## [PROMPT]
Lines outside the range are not wanted. Give again exactly the lines between the line holding "Apple CarPlay" and the line holding "Cross traffic alert", inclusive, from the listing below.

## [EXTRACTED ENTRIES]
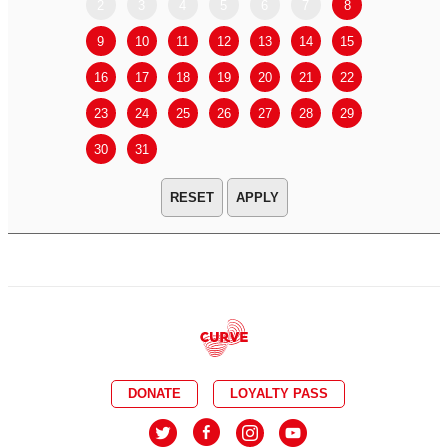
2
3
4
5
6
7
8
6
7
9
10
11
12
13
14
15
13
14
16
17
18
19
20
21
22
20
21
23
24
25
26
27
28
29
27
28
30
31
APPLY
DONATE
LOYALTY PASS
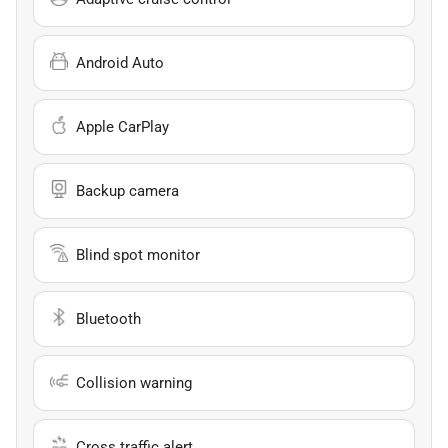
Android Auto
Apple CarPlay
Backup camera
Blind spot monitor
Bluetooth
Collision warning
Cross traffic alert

...

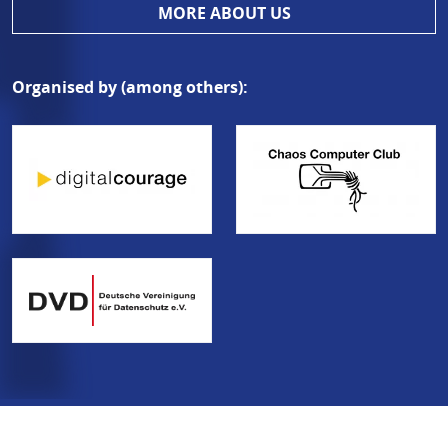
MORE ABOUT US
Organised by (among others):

## [FINISHED EXERCISE]
Apple CarPlay
Backup camera
Blind spot monitor
Bluetooth
Collision warning
Cross traffic alert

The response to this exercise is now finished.